## Data provided

*** Block opens ***

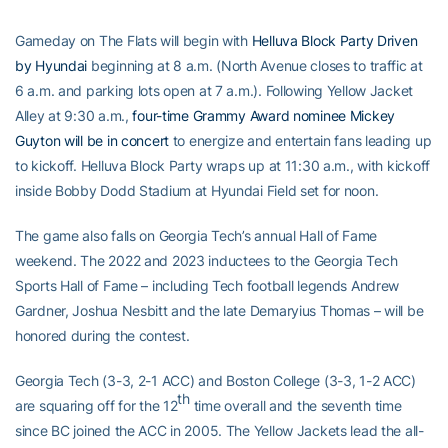
Gameday on The Flats will begin with
Helluva Block Party Driven
by Hyundai
beginning at 8 a.m. (North Avenue closes to traffic at
6 a.m. and parking lots open at 7 a.m.). Following Yellow Jacket
Alley at 9:30 a.m.,
four-time Grammy Award nominee Mickey
Guyton will be in concert
to energize and entertain fans leading up
to kickoff. Helluva Block Party wraps up at 11:30 a.m., with kickoff
inside Bobby Dodd Stadium at Hyundai Field set for noon.
The game also falls on Georgia Tech’s annual Hall of Fame
weekend. The 2022 and 2023 inductees to the Georgia Tech
Sports Hall of Fame – including Tech football legends Andrew
Gardner, Joshua Nesbitt and the late Demaryius Thomas – will be
honored during the contest.
Georgia Tech (3-3, 2-1 ACC) and Boston College (3-3, 1-2 ACC)
th
are squaring off for the 12
time overall and the seventh time
since BC joined the ACC in 2005. The Yellow Jackets lead the all-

*** Block closes ***

## Goal of the exercise
If the records include pictures, omit them and transcribe everything else exactly.

## Response
Gameday on The Flats will begin with
Helluva Block Party Driven
by Hyundai
beginning at 8 a.m. (North Avenue closes to traffic at
6 a.m. and parking lots open at 7 a.m.). Following Yellow Jacket
Alley at 9:30 a.m.,
four-time Grammy Award nominee Mickey
Guyton will be in concert
to energize and entertain fans leading up
to kickoff. Helluva Block Party wraps up at 11:30 a.m., with kickoff
inside Bobby Dodd Stadium at Hyundai Field set for noon.
The game also falls on Georgia Tech’s annual Hall of Fame
weekend. The 2022 and 2023 inductees to the Georgia Tech
Sports Hall of Fame – including Tech football legends Andrew
Gardner, Joshua Nesbitt and the late Demaryius Thomas – will be
honored during the contest.
Georgia Tech (3-3, 2-1 ACC) and Boston College (3-3, 1-2 ACC)
th
are squaring off for the 12
time overall and the seventh time
since BC joined the ACC in 2005. The Yellow Jackets lead the all-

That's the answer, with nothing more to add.